Each line that contains the word "Halloween" counts once; give the total for the records below and nothing else.

########

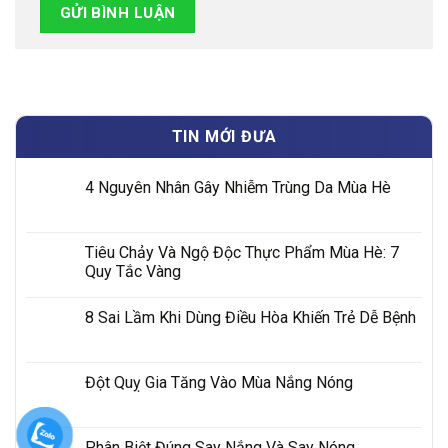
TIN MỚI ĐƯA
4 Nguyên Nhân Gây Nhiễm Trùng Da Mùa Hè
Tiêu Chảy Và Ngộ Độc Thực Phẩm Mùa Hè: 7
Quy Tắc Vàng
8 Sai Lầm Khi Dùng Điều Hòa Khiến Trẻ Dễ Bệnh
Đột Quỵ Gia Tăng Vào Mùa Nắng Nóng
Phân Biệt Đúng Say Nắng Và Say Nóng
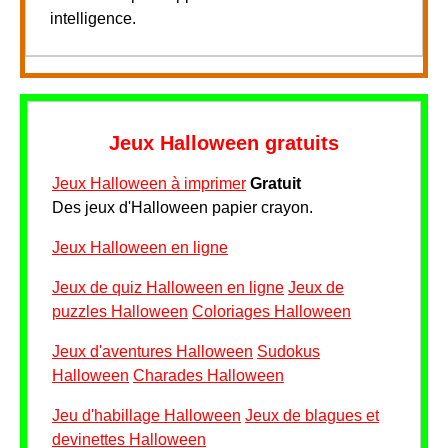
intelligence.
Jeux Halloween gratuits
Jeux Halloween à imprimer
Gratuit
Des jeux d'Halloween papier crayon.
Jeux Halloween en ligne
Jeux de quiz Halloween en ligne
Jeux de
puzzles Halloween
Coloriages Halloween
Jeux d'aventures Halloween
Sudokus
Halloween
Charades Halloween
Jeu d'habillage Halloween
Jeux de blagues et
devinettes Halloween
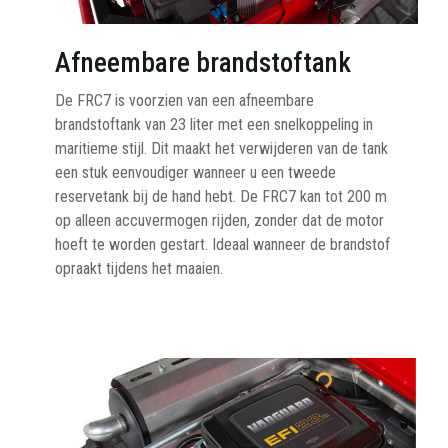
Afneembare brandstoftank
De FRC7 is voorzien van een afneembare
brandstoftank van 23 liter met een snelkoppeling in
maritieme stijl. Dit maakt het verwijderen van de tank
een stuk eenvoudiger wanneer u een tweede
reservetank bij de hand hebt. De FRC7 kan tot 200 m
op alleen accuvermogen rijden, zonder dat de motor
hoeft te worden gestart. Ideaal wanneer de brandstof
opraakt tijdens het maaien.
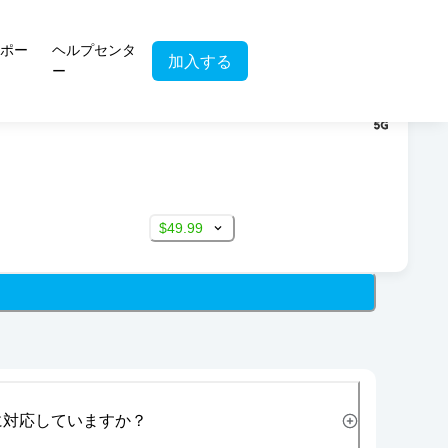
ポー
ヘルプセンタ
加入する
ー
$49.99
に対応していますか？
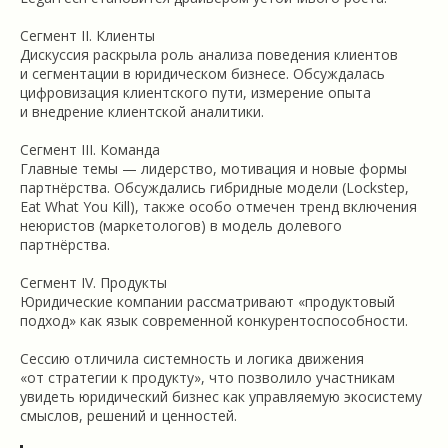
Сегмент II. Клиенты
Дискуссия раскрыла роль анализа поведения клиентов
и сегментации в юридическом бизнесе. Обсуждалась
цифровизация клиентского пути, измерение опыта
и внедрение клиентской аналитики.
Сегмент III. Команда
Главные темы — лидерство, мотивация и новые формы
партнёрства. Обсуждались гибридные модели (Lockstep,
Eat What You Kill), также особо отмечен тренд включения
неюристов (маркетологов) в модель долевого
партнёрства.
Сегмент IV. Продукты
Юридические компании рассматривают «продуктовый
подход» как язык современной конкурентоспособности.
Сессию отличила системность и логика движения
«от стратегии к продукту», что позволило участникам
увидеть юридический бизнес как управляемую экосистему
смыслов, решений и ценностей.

########

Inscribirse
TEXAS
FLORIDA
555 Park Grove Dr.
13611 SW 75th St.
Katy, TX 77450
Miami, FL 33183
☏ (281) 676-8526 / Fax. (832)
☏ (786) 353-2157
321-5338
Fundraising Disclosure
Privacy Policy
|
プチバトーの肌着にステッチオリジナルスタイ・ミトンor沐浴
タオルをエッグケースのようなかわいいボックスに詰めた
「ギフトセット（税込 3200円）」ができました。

########

EXERCISE RESULT — 12